Мужчина распахнул дверь настежь и сказал шепотом:
— Иди. Пять минут не можешь постоять спокойно! Иди.
Она пошла за ним по длинному черному коридору, в котором сильно пахнет жареной колбасой, к светящемуся далеко впереди красному прямоугольнику раскрытой в его комнату двери. На черной стене против его двери сияет такой же красный прямоугольник. Она шла, ступая бесшумно, как он, на носки. В уборной громко и непрерывно шумит вода. В дверные щели уборной пробивается свет. В его комнате горит настольная лампа под красным тряпичным абажуром. Лампа стоит возле дивана на полу в большом сияющем красном кругу. Расстеленная на диване постель косо покрыта пледом. Сверху струнами вниз лежит его гитара.

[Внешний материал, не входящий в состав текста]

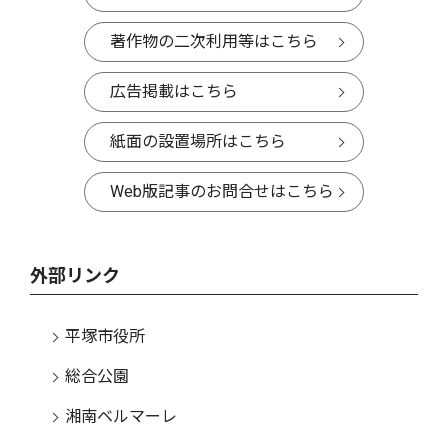
著作物の二次利用等はこちら
広告掲載はこちら
紙面の設置場所はこちら
Web版記事のお問合せはこちら
外部リンク
平塚市役所
総合公園
湘南ベルマーレ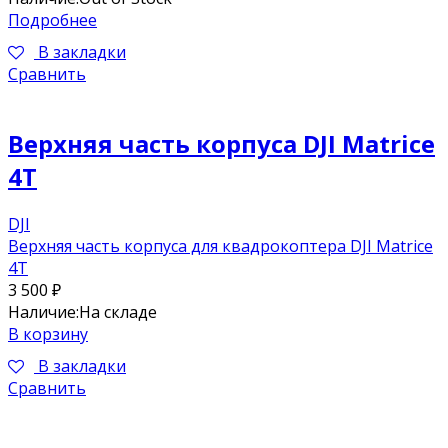
Подробнее
В закладки
Сравнить
Верхняя часть корпуса DJI Matrice
4T
DJI
Верхняя часть корпуса для квадрокоптера DJI Matrice
4T
3 500
₽
Наличие:
На складе
В корзину
В закладки
Сравнить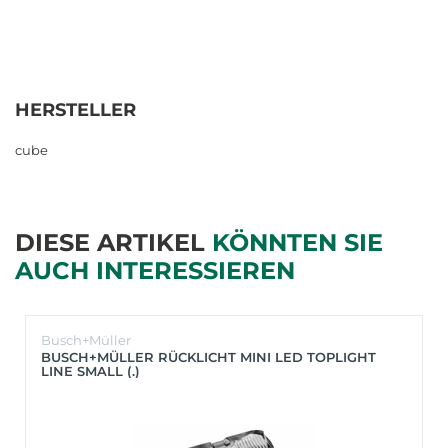
HERSTELLER
cube
DIESE ARTIKEL
KÖNNTEN SIE
AUCH INTERESSIEREN
Busch+Müller
BUSCH+MÜLLER RÜCKLICHT MINI LED TOPLIGHT
LINE SMALL (.)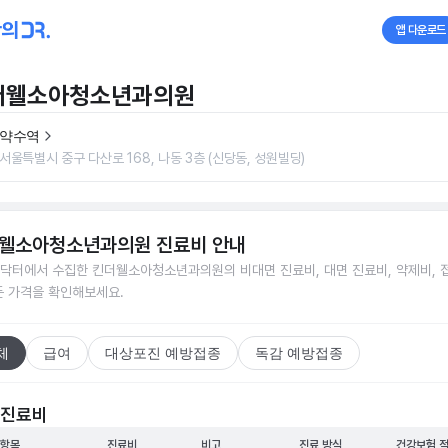
앱 다운로드
더웰소아청소년과의원
약수역
서울특별시 중구 다산로 168, 나동 3층 (신당동, 성원빌딩)
웰소아청소년과의원
진료비 안내
닥터에서 수집한
킨더웰소아청소년과의원
의 비대면 진료비, 대면 진료비, 약제비, 
든 가격을 확인해보세요.
체
급여
대상포진 예방접종
독감 예방접종
 진료비
 항목
진료비
비고
진료 방식
건강보험 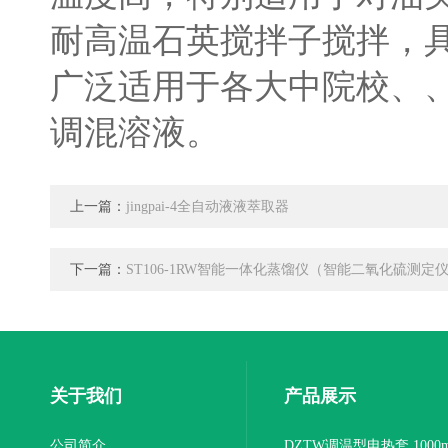
耐高温石英搅拌子搅拌，
广泛适用于各大中院校、
调混溶液。
上一篇：
jingpai-4全自动液液萃取器
下一篇：
ST106-1RW智能一体化蒸馏仪（智能二氧化硫测定
关于我们
产品展示
公司简介
DZTW调温型电热套 1000m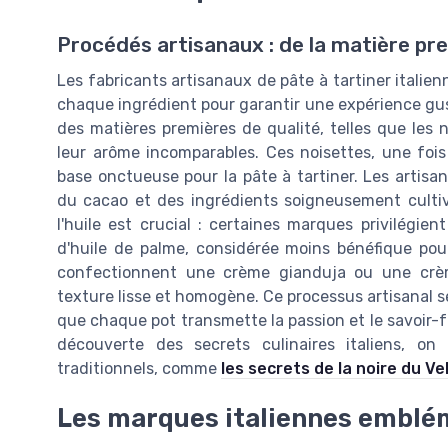
Procédés artisanaux : de la matière pre
Les fabricants artisanaux de pâte à tartiner italie
chaque ingrédient pour garantir une expérience gu
des matières premières de qualité, telles que les 
leur arôme incomparables. Ces noisettes, une fois t
base onctueuse pour la pâte à tartiner. Les artisan
du cacao et des ingrédients soigneusement cultiv
l'huile est crucial : certaines marques privilégient 
d'huile de palme, considérée moins bénéfique pour
confectionnent une crème gianduja ou une crè
texture lisse et homogène. Ce processus artisanal s
que chaque pot transmette la passion et le savoir-fai
découverte des secrets culinaires italiens, on 
traditionnels, comme
les secrets de la noire du Ve
Les marques italiennes emblé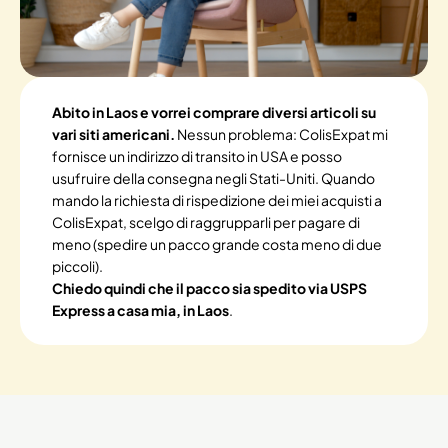
Abito in Laos e vorrei comprare diversi articoli su
vari siti americani.
Nessun problema: ColisExpat mi
fornisce un indirizzo di transito in USA e posso
usufruire della consegna negli Stati-Uniti. Quando
mando la richiesta di rispedizione dei miei acquisti a
ColisExpat, scelgo di raggrupparli per pagare di
meno (spedire un pacco grande costa meno di due
piccoli).
Chiedo quindi che il pacco sia spedito via USPS
Express a casa mia, in Laos
.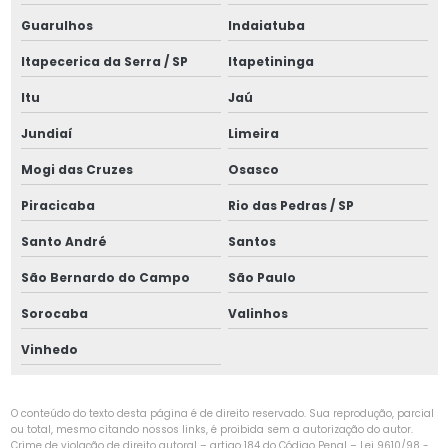
Guarulhos
Indaiatuba
Manutenção de instalações elétricas
Itapecerica da Serra / SP
Itapetininga
Manutenção de painéis elétricos
Itu
Jaú
Manutenção preventiva de cabine primária
Jundiaí
Limeira
Manutenção preventiva elétrica
Mogi das Cruzes
Osasco
Montagem de cabine primária
Piracicaba
Rio das Pedras / SP
Montagem de cabine primária média tensão
Santo André
Santos
Montagem elétrica industrial
São Bernardo do Campo
São Paulo
Montagem de spda para raios
Sorocaba
Valinhos
Painel de rearme remoto
Vinhedo
Parametrização de relés de proteção
O conteúdo do texto desta página é de direito reservado. Sua reprodução, parcial
Projeto de aterramento
ou total, mesmo citando nossos links, é proibida sem a autorização do autor.
Crime de violação de direito autoral – artigo 184 do Código Penal –
Lei 9610/98 -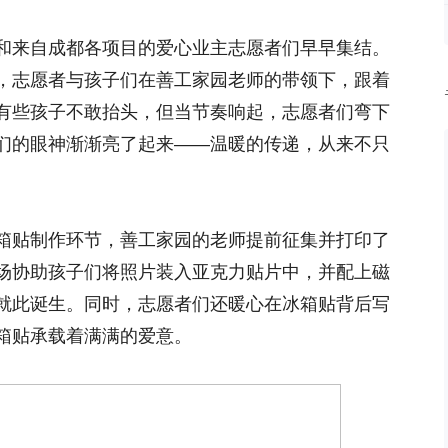
和来自成都各项目的爱心业主志愿者们早早集结。
，志愿者与孩子们在善工家园老师的带领下，跟着
有些孩子不敢抬头，但当节奏响起，志愿者们弯下
们的眼神渐渐亮了起来——温暖的传递，从来不只
。
箱贴制作环节，善工家园的老师提前征集并打印了
场协助孩子们将照片装入亚克力贴片中，并配上磁
就此诞生。同时，志愿者们还暖心在冰箱贴背后写
箱贴承载着满满的爱意。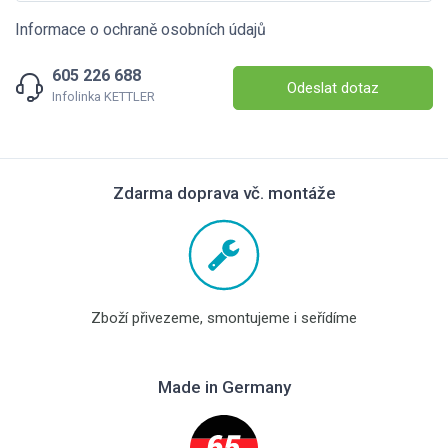
Informace o ochraně osobních údajů
605 226 688
Odeslat dotaz
Infolinka KETTLER
Zdarma doprava vč. montáže
Zboží přivezeme, smontujeme i seřídíme
Made in Germany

— Вот видишь, я почти спал, — сказал он за ее спиной.
Она вздрогнула — откуда он знает, куда она смотрит?
Загроможденный стол был сверху покрыт газетой. Женщина подошла к столу, стянула газету.
На столе, на клетчатой клеенке, громоздились остатки поспешного неопрятного пиршества: светлая пустая бутылка из-под водки, несколько темных — из-под вина и пива, три стакана, наполненные до половины бурой жидкостью, два пустых стакана; в темной жидкости консервной банки плавал кусок розовой рыбы. Посреди стола лежала изодранная буханка белого хлеба, возле него — откусанные куски колбасы, смятые окурки, колбасная кожура, на большой белой тарелке — селедочная голова. Из осклабившегося рта селедочной головы торчала зеленая травинка. В прозрачной пепельнице стояла ржавая жидкость. Несколько потемневших, разбухших и разлезшихся окурков плавало на ее поверхности. Женщина засмеялась.